Pertempuran berakhir dengan jalan arbitrase, yaitu menyelesaikan perselisihan dengan merujuk kepada kitab al Quran. Namun tanda diduga pihak Muawiyah melakukan kecurangan dan menjadikan terpecahnya kelompok Ali. Di mana ada barisan yang membelot dari pasukan Ali yang kemudian dikenal dengan kaum Khawarij.

Sebagian besar sejarawan menuliskan bahwa kelompok Khawarij merupakan cikal bakal munculnya faham ekslusifisme dalam beragama. Bahkan kaum Khawarij kemudian mengkafirkan para sahabat karena menerima arbitrase sebagai telah keluar dari Islam dan darahnya halal.

Kaum Khawarij menjadi kelompok yang merepresentasikan pemahaman keagamaan Islam yang kaku, radikal dan intoleran. Karena sikap ekslusifisme tersebut, pemikiran Khawarij menjadi gerakan berIslam yang membatasi berbagai hal ke dalam ajaran yang bersifat tekstual saja. Menolak berbagai upaya kontekstualisasi doktrin keagamaan dengan perkembangan zaman dan budaya.

Jadi, pemikiran keagamaan yang muncul adalah sikap tertutup, malas berdiskusi, malas melihat permasahan dari perspektif yang berbeda.

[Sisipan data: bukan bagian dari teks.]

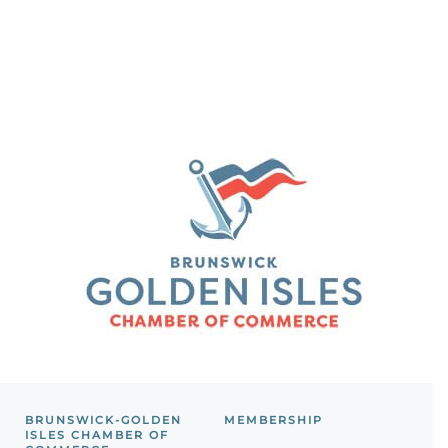
BRUNSWICK-GOLDEN
MEMBERSHIP
ISLES CHAMBER OF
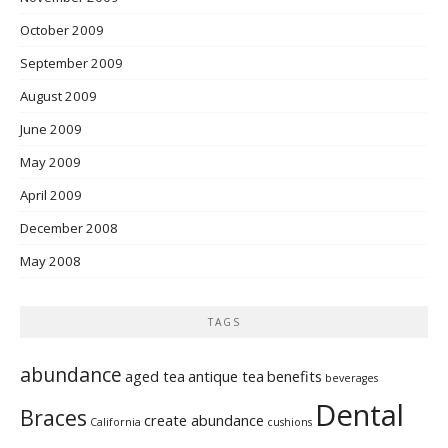
October 2009
September 2009
August 2009
June 2009
May 2009
April 2009
December 2008
May 2008
TAGS
abundance
aged tea
antique tea
benefits
beverages
Dental
Braces
create abundance
California
cushions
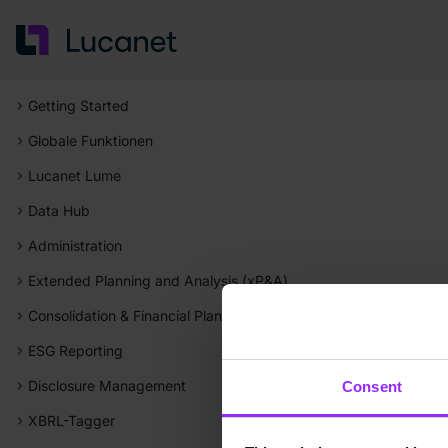
Getting Started
Globale Funktionen
Lucanet Lume
Data Hub
Administration
Extended Planning and Analysis (xP&A)
Consolidation & Financial Planning
ESG Reporting
Disclosure Management
Consent
XBRL-Tagger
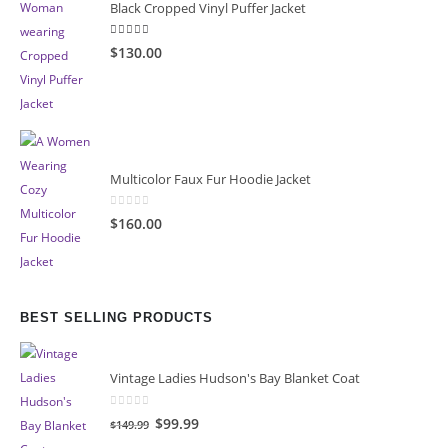
Black Cropped Vinyl Puffer Jacket
4.00
out of 5
$130.00
Multicolor Faux Fur Hoodie Jacket
0
out of 5
$160.00
BEST SELLING PRODUCTS
Vintage Ladies Hudson's Bay Blanket Coat
0
out of 5
Original
Current
$99.99
$149.99
price
price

Ekslusifisme dalam keberagamaan dapat dilihat melalui empat karakteristik, yaitu: Pertama, menerapkan pendekatan literal dalam memahami teks-teks Islam (pemahaman tekstual).

Kedua, pandangan keselamatan hanya dapat dicapai melalui satu kelompok dalam agama Islam  disertai dengan penolakan terhadap kelompok lain dan pengikutnya (truth-claim).

Ketiga, menekankan gagasan bahwa tidak ada pemisahan antara Islam dan negara (anti-sekularisasi).

Keempat, para penganut paham ini percaya adanya teori konspirasi dalam berbagai masalah, dikaitkan dengan negara non Islam, negara Yahudi atau kafir secara umum, untuk memperlemah kekuatan politik Islam (percaya adanya konspirasi thaghut).

Sikap ekslusifisme itu kini mulai banyak kita temui. Mulai dari mengusung hal-hal yang berkaitan dengan pemahaman atau pengamalan ajaran Islam berbasis teks, hingga menarik romantisme sejarah kejayaan masa lalu Islam kepada kehidupan modern.

Akhirnya kita sebagai umat Islam terbesar justru menjadi amat ringkih dengan berbagai perbedaan yang meruncing akibat sikap ekslusifisme. Sikap merasa paling benar, merasa paling sesuai syariat, yang kemudian mendorong masing-masing kelompok saling menghujat, melabel, bahkan melemparkan stigma sesat kepada mereka yang dianggap tidak sesuai dengan pemahaman kelompoknya.